Anyway, back to the brilliant book and person. The person was Dr. Jay Strack and the book was The Three Success Secrets of Shamgar. I would highly recommend it. All the great qualities of a great book - it was short, it was a fast read, and it was thought provoking. The book was about Shamgar - the Old Testament character who, according to Judges 3:31 and 5:6, killed 600 Philistines with an oxgoad. Dr. Strack's basic premise was that Shamgar was able to accomplish this because he followed this simple statement: Do what you can with what you have where you are. It was so idiotically simple that you knew it was true. So, I started thinking about how I needed to try to do what I could with what I have where I was.

So, recently I began really diving back into God and trying to draw closer to Him. Little did I know that what God was doing was helping me to take an inventory of those three things. And, as I looked back on this old blog, I realize that I already addressed two of those things. The first was Where I Am. If you study literature, you realize that one of the absolute essential elements is setting. The setting of a story is where it takes place - but that is not limited to just a location. It also applies to a time, a mindset, an atmosphere. To say that Saving Private Ryan's setting is just France really limits the story. But to really be accurate you need to say that it is set in France, during World War Two, as the Allies make a last ditch effort to defeat the Axis, and as the small group of soldiers are sent on a bizarre and probably suidical mission. All of that plays into the setting. So Where I Am also included Who I Am. It was not just an exploration of the location of my body, but also the location and condition of my mind.

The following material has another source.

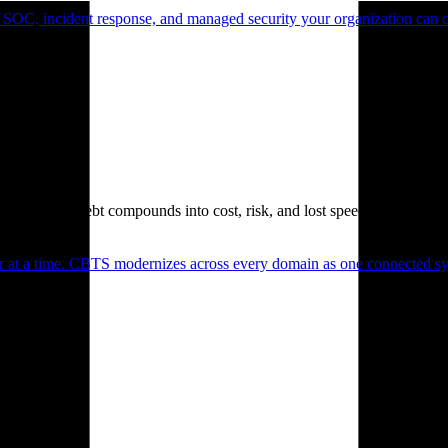
 SOC, incident response, and managed security your organization can 
. Technical debt compounds into cost, risk, and lost speed.
er at a time. CBTS modernizes across every domain as one connected sys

The next thing was What I Have. I did that recently as I began to explore God's Truth. What I have is the undeniable and incredibly powerful Word of God. God took great pains to show me that His Word is enough to free captives and to break the chains of sin. He also wanted me to realize that it is not something to be ignored or tossed aside. It should be the most important thing we have.

Well, recently I unknowingly was moved into an exploration of What I Can Do. And that is what this post is all about. As I wrote in those two other posts I mentioned, God has a way of making things pretty clear, even to brilliant people. After hearing the same message in numerous sermons, and in books, and from people, I guess I needed to start listening. (I know that this was an extremely roundabout way to get here, but bear with me - I'm still working all this out in my head.)

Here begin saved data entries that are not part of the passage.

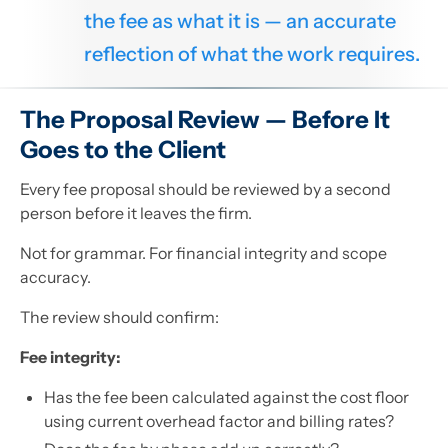
the fee as what it is — an accurate
reflection of what the work requires.
The Proposal Review — Before It
Goes to the Client
Every fee proposal should be reviewed by a second
person before it leaves the firm.
Not for grammar. For financial integrity and scope
accuracy.
The review should confirm:
Fee integrity:
Has the fee been calculated against the cost floor
using current overhead factor and billing rates?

Here's how God decided to get my attention on this thing:
  • My wife took a class this past semester about ethics in science. The teacher was a liberal. And she went on numerous rants that, had I been in the class, would have caused me to "start a scene." But my wonderful wife sat there, got angry sometimes, and listened sometimes. So she started to ask me what I thought about certain social issues. I, as a good Baptist, immediately consulted the typical Southern Baptist Republican Religious Right Conservative Handbook, 2006 Version and tried to refute the professor while making her appear to be unstable. The only problem was, on several issues she was right. And that didn't match my Handbook. Which was very disconcerting to me. I began to realize that maybe my Handbook was not always right.
  • I have a friend named Tiffany. She's a weirdo. I say that in the nicest way - weirdos are fine by me. I say she's weird because she thinks the opposite of me in so many ways. Well, she keeps on talking to me about stuff, and it really started to make me think. She does all this socially conscious stuff. She doesn't eat meat and takes part in these things to build awareness. She gets mad at me because I throw toner containers away instead of sending them to a recycling place. So I poke fun at her (to her face) because that's what I do with people who make me feel uncomfortable. So then I started to listen to her and realize that in many things, she was right. And that got me thinking about my Handbook again.
  • I read Blue Like Jazz by Donald Miller. I had been avoiding it for years. Literally. I had the book because a ton of people I knew had read it. But several of my friends who read that Handbook had labelled it heresy and said that Miller was a wackjob. So I had assumed that it was to be avoided. Well I finally read it. And I realized why people felt like they did about the book. It was because it made you think about why you do what you do. And people don't like doing that. They just want to follow the Handbook.
  • I listened to some more Dallas Theological sermons, and they started to take a different stance. One guy talked about 1 Peter 3:15 (one of my favorite verse and one I've taught several times). But he didn't take the stance I usually do. Instead he talked about how we should witness. Then I listened to a guy about how Christians need to engage the culture, and often on their terms.
  • I took a good hard look at that Handbook and who the author was. And unlike what I had been led to believe, it wasn't written by God. It was written by a bunch of guys who were trying to do the right thing. And I realized that I needed to rethink how I approach life.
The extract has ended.